Address
- 780 Route 94 Johnsonburg, Warren County, New Jersey, 07846 United States
- Coordinates: 40°57′39″N 74°52′42″W﻿ / ﻿40.960732°N 74.878342°W

District information
- Grades: PreK to 6
- Superintendent: Jarlyn Veras
- Business administrator: Danielle Tarvin
- Schools: 1

Students and staff
- Enrollment: 131 (as of 2022–23)
- Faculty: 13.2 FTEs
- Student–teacher ratio: 10.0:1

Other information
- District Factor Group: GH
- Website: www.frelinghuysenschool.org
| Ind. | Per pupil | District spending | Rank (*) | K-6 average | %± vs. average |
| 1A | Total Spending | $19,076 | 41 | $18,891 | 1.0% |
| 1 | Budgetary Cost | 14,289 | 31 | 13,649 | 4.7% |
| 2 | Classroom Instruction | 9,021 | 28 | 8,366 | 7.8% |
| 6 | Support Services | 1,437 | 6 | 2,161 | −33.5% |
| 8 | Administrative Cost | 1,985 | 58 | 1,467 | 35.3% |
| 10 | Operations & Maintenance | 1,848 | 45 | 1,552 | 19.1% |
| 16 | Median Teacher Salary | 62,732 | 47 | 57,437 |
Data from NJDoE 2014 Taxpayers' Guide to Education Spending. *Of K-6 districts with any number of students. Lowest spending=1; Highest=59

= Frelinghuysen Township School District =

School district in Warren County, New Jersey, US

Frelinghuysen Township School District is a community public school district that serves students in pre-kindergarten through sixth grade from Frelinghuysen Township, Warren County, in the U.S. state of New Jersey.

As of the 2022–23 school year, the district, comprised of one school, had an enrollment of 131 students and 13.2 classroom teachers (on an FTE basis), for a student–teacher ratio of 10.0:1. In the 2016–17 school year, Frelinghuysen had the 28th smallest enrollment of any school district in the state, with 150 students.

Students in seventh through twelfth grades for public school attend the North Warren Regional High School, a public secondary high school that also serves students from the townships of Blairstown (site of the school), Hardwick and Knowlton. As of the 2022–23 school year, the high school had an enrollment of 620 students and 57.6 classroom teachers (on an FTE basis), for a student–teacher ratio of 10.8:1.

==History==
The township's students had been educated at Johnsonburg School from 1917 to 1956. The current school building opened in September 1956, after which the original Johnsonburg School was repurposed for use as the municipal offices for Frelinghuysen Township.

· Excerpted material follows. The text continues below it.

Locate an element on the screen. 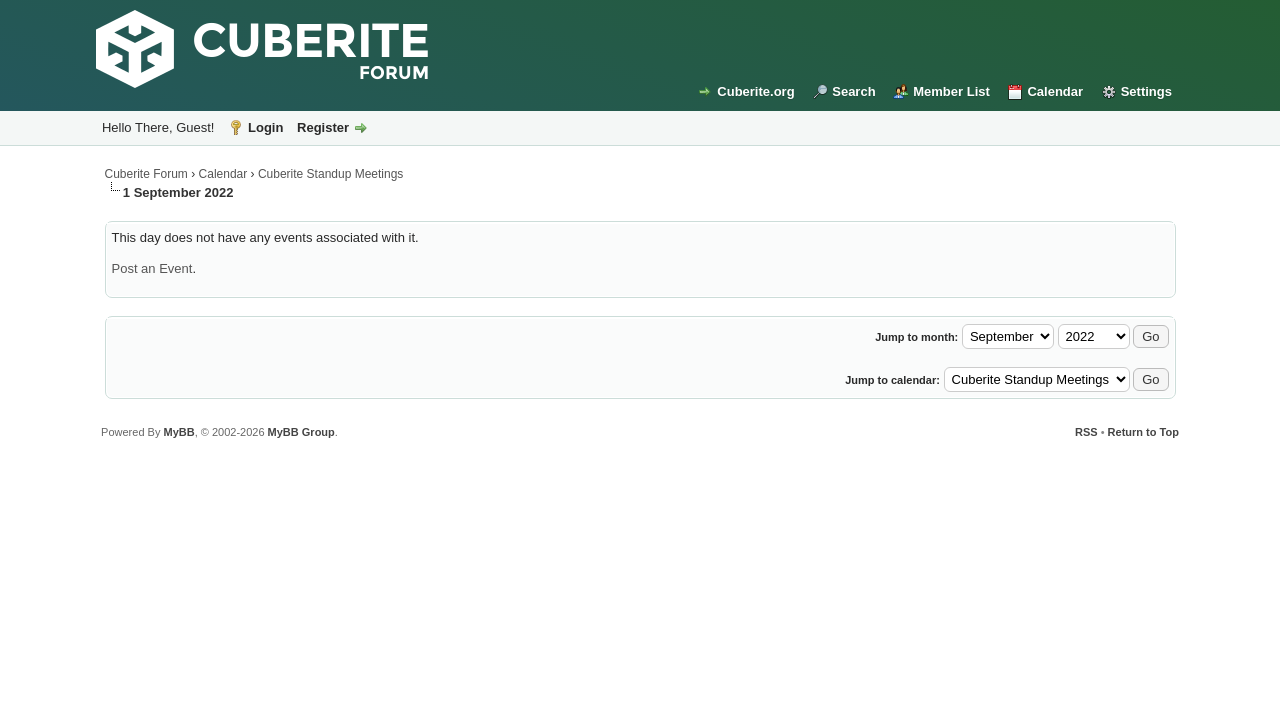 Image resolution: width=1280 pixels, height=720 pixels. Cuberite Standup Meetings is located at coordinates (330, 174).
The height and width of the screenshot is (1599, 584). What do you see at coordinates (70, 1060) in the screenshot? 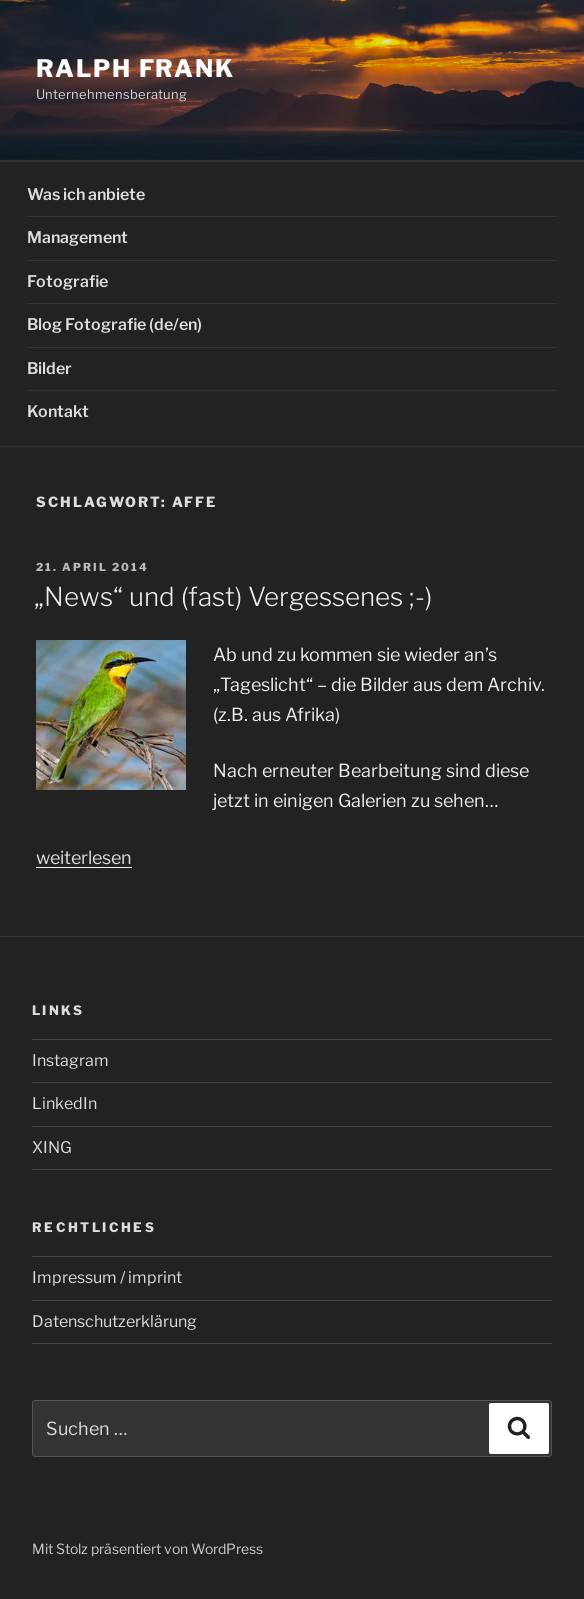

The district had been classified by the New Jersey Department of Education as being in District Factor Group "GH", the third-highest of eight groupings. District Factor Groups organize districts statewide to allow comparison by common socioeconomic characteristics of the local districts. From lowest socioeconomic status to highest, the categories are A, B, CD, DE, FG, GH, I and J.

==Schools==
Frelinghuysen Elementary School served 131 students in grades PreK-6 in the 2022–23 school year.

==Administration==
Core members of the district's administration are:
- Jarlyn Veras, superintendent
- Danielle Tarvin, school business administrator

==Board of education==
The district's board of education, comprised of nine members, sets policy and oversees the fiscal and educational operation of the district through its administration. As a Type II school district, the board's trustees are elected directly by voters to serve three-year terms of office on a staggered basis, with three seats up for election each year held (since 2012) as part of the November general election. The board appoints a superintendent to oversee the district's day-to-day operations and a business administrator to supervise the business functions of the district.